Extending e-possibilities
Any contemporary look at e-learning must consider those applications that have the potential to transform teaching and learning beyond the class-centric confines of the Virtual Learning Environment (VLE).
Author: Mark Nichols, E-learning Specialist Laidlaw College, Auckland, New Zealand
Date: September, 2009
Funded by the Ako Aotearoa Northern Hub through the regional hub project fund.
Introduction
As I mentioned in E-Primer 1.3.2, any contemporary look at e-learning must consider those applications that have the potential to transform teaching and learning beyond the class-centric confines of the Virtual Learning Environment (VLE). Although e-portfolios and blogs are increasingly included with VLE systems, they tend to be associated with a user’s own profile rather than any particular class area – which is why such tools have the potential to move e-learning beyond artificial class boundaries, and into the more public domain of the internet. Wikis, which can also be publicly available, emphasise a shared outcome rather than the particular input of any individual, and they therefore have clear potential for collaborative activity beyond semesterised timeframes.
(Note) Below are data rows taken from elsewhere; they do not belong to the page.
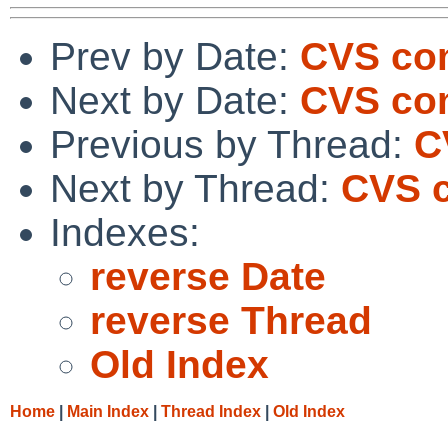
Prev by Date:
CVS com
Next by Date:
CVS com
Previous by Thread:
C
Next by Thread:
CVS c
Indexes:
reverse Date
reverse Thread
Old Index
Home
|
Main Index
|
Thread Index
|
Old Index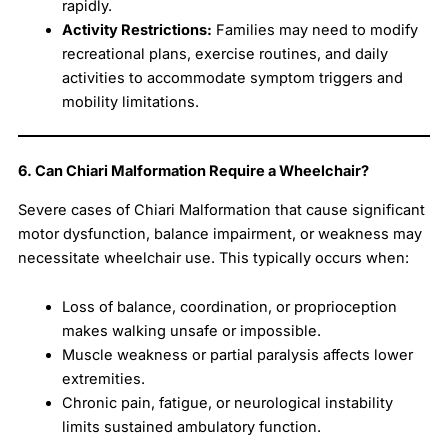
rapidly.
Activity Restrictions:
Families may need to modify
recreational plans, exercise routines, and daily
activities to accommodate symptom triggers and
mobility limitations.
6. Can Chiari Malformation Require a Wheelchair?
Severe cases of Chiari Malformation that cause significant
motor dysfunction, balance impairment, or weakness may
necessitate wheelchair use. This typically occurs when:
Loss of balance, coordination, or proprioception
makes walking unsafe or impossible.
Muscle weakness or partial paralysis affects lower
extremities.
Chronic pain, fatigue, or neurological instability
limits sustained ambulatory function.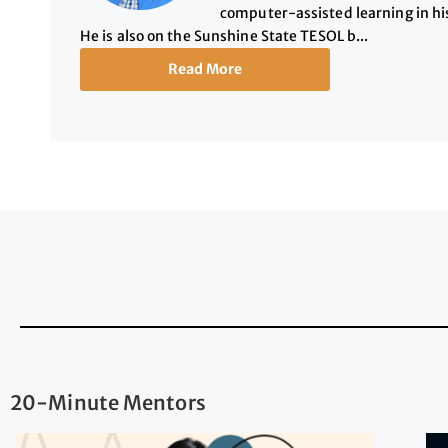
computer-assisted learning in hi
He is also on the Sunshine State TESOL b...
Read More
20-Minute Mentors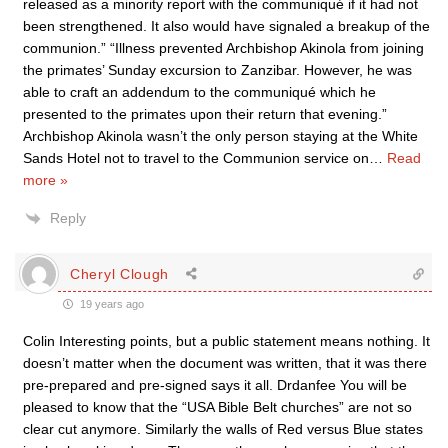
released as a minority report with the communiqué if it had not
been strengthened. It also would have signaled a breakup of the
communion.” “Illness prevented Archbishop Akinola from joining
the primates’ Sunday excursion to Zanzibar. However, he was
able to craft an addendum to the communiqué which he
presented to the primates upon their return that evening.”
Archbishop Akinola wasn’t the only person staying at the White
Sands Hotel not to travel to the Communion service on
…
Read
more »
Reply
Cheryl Clough
19 years ago
Colin Interesting points, but a public statement means nothing. It
doesn’t matter when the document was written, that it was there
pre-prepared and pre-signed says it all. Drdanfee You will be
pleased to know that the “USA Bible Belt churches” are not so
clear cut anymore. Similarly the walls of Red versus Blue states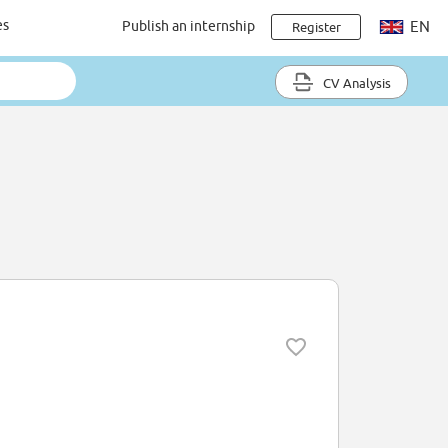
es
Publish an internship
EN
Register
CV Analysis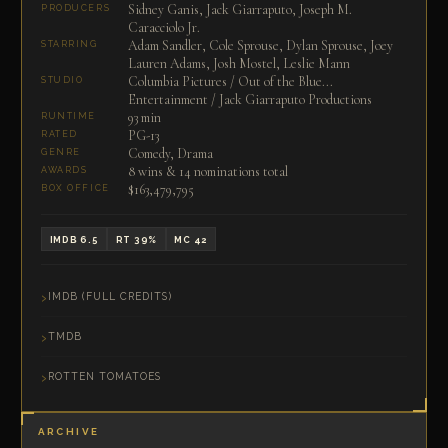
Sidney Ganis, Jack Giarraputo, Joseph M.
PRODUCERS
Caracciolo Jr.
Adam Sandler, Cole Sprouse, Dylan Sprouse, Joey
STARRING
Lauren Adams, Josh Mostel, Leslie Mann
Columbia Pictures / Out of the Blue...
STUDIO
Entertainment / Jack Giarraputo Productions
93 min
RUNTIME
PG-13
RATED
Comedy, Drama
GENRE
8 wins & 14 nominations total
AWARDS
$163,479,795
BOX OFFICE
IMDB 6.5
RT 39%
MC 42
IMDB (FULL CREDITS)
TMDB
ROTTEN TOMATOES
ARCHIVE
Virtual worlds such as Second Life invite learners into new educational experiences. Social networking sites such as Ning communities, MySpace, Facebook, YouTube, and Flickr encourage people to distribute ideas, perspectives, and artifacts, and to form new online connections. New applications such as Twitter challenge traditional models of what it means to be ‘connected’ and in touch with others. Web 2.0 is upon us. Collaboration, sharing, openness, authenticity, and inclusiveness are the core values: produsage, long tail, wisdom of the crowd, mashup and folksonomy are among the terms created to help describe the novel contributions and challenges Web 2.0 brings to
consumerism, business, collaboration and publishing, media development, and epistemology.